**DATA FOR THIS TASK**.
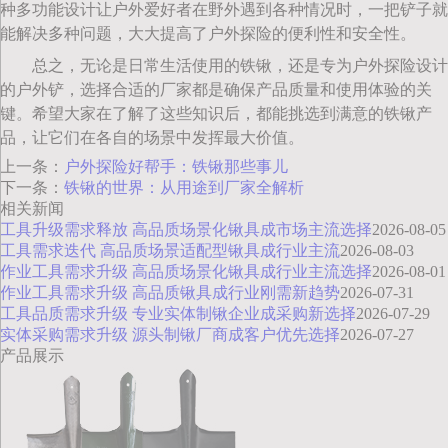
种多功能设计让户外爱好者在野外遇到各种情况时，一把铲子就
能解决多种问题，大大提高了户外探险的便利性和安全性。
总之，无论是日常生活使用的铁锹，还是专为户外探险设计
的户外铲，选择合适的厂家都是确保产品质量和使用体验的关
键。希望大家在了解了这些知识后，都能挑选到满意的铁锹产
品，让它们在各自的场景中发挥最大价值。
上一条：
户外探险好帮手：铁锹那些事儿
下一条：
铁锹的世界：从用途到厂家全解析
相关新闻
工具升级需求释放 高品质场景化锹具成市场主流选择
2026-08-05
工具需求迭代 高品质场景适配型锹具成行业主流
2026-08-03
作业工具需求升级 高品质场景化锹具成行业主流选择
2026-08-01
作业工具需求升级 高品质锹具成行业刚需新趋势
2026-07-31
工具品质需求升级 专业实体制锹企业成采购新选择
2026-07-29
实体采购需求升级 源头制锹厂商成客户优先选择
2026-07-27
产品展示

**PROBLEM**. Reading through the preceding records, tally each line that holds the word "作业工具需求升级" and give the tally by itself.

**EXERCISE OUTPUT**. 2